-------- Task input --------
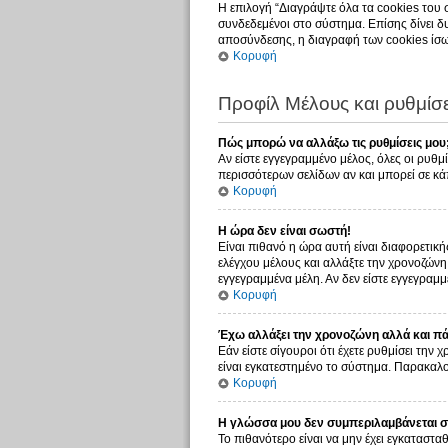
Η επιλογή “Διαγράψτε όλα τα cookies του 
συνδεδεμένοι στο σύστημα. Επίσης δίνει δυ
αποσύνδεσης, η διαγραφή των cookies ίσω
Κορυφή
Προφίλ Μέλους και ρυθμίσε
Πώς μπορώ να αλλάξω τις ρυθμίσεις μου
Αν είστε εγγεγραμμένο μέλος, όλες οι ρυθμ
περισσότερων σελίδων αν και μπορεί σε κάπ
Κορυφή
Η ώρα δεν είναι σωστή!
Είναι πιθανό η ώρα αυτή είναι διαφορετική
ελέγχου μέλους και αλλάξτε την χρονοζώνη σ
εγγεγραμμένα μέλη. Αν δεν είστε εγγεγραμμέ
Κορυφή
Έχω αλλάξει την χρονοζώνη αλλά και πάλ
Εάν είστε σίγουροι ότι έχετε ρυθμίσει την
είναι εγκατεστημένο το σύστημα. Παρακαλού
Κορυφή
Η γλώσσα μου δεν συμπεριλαμβάνεται στ
Το πιθανότερο είναι να μην έχει εγκατασταθ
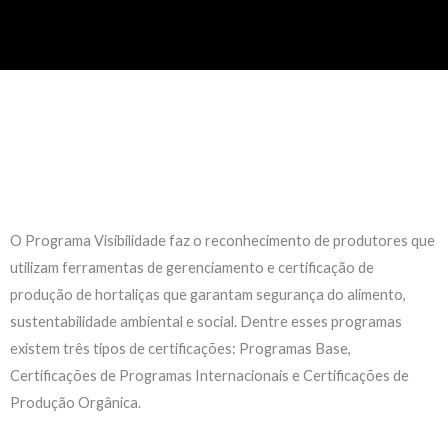
O Programa Visibilidade faz o reconhecimento de produtores que
utilizam ferramentas de gerenciamento e certificação de
produção de hortaliças que garantam segurança do alimento,
sustentabilidade ambiental e social. Dentre esses programas
existem três tipos de certificações: Programas Base,
Certificações de Programas Internacionais e Certificações de
Produção Orgânica.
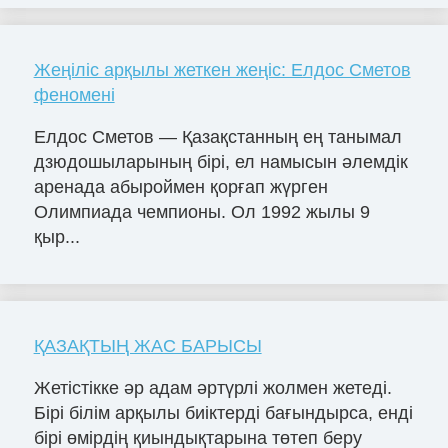
Жеңіліс арқылы жеткен жеңіс: Елдос Сметов
феномені
Елдос Сметов — Қазақстанның ең танымал
дзюдошыларының бірі, ел намысын әлемдік
аренада абыроймен қорғап жүрген
Олимпиада чемпионы. Ол 1992 жылы 9
қыр...
ҚАЗАҚТЫҢ ЖАС БАРЫСЫ
Жетістікке әр адам әртүрлі жолмен жетеді.
Бірі білім арқылы биіктерді бағындырса, енді
бірі өмірдің қиындықтарына төтеп беру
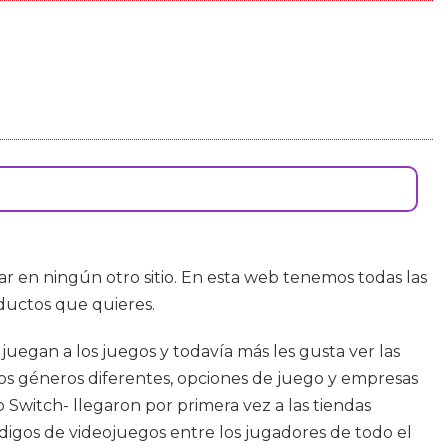
r en ningún otro sitio. En esta web tenemos todas las
oductos que quieres.
uegan a los juegos y todavía más les gusta ver las
hos géneros diferentes, opciones de juego y empresas
 Switch- llegaron por primera vez a las tiendas
ódigos de videojuegos entre los jugadores de todo el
--------
• _Exercise brief_: Give again, exactly, the lines starting at the first entry above and ending at the line with "ελέγχου μέλους και αλλάξτε την χρονοζώνη σ"; please leave pictures out.

• _Output_:
Η επιλογή “Διαγράψτε όλα τα cookies του 
συνδεδεμένοι στο σύστημα. Επίσης δίνει δυ
αποσύνδεσης, η διαγραφή των cookies ίσω
Κορυφή
Προφίλ Μέλους και ρυθμίσε
Πώς μπορώ να αλλάξω τις ρυθμίσεις μου
Αν είστε εγγεγραμμένο μέλος, όλες οι ρυθμ
περισσότερων σελίδων αν και μπορεί σε κάπ
Κορυφή
Η ώρα δεν είναι σωστή!
Είναι πιθανό η ώρα αυτή είναι διαφορετική
ελέγχου μέλους και αλλάξτε την χρονοζώνη σ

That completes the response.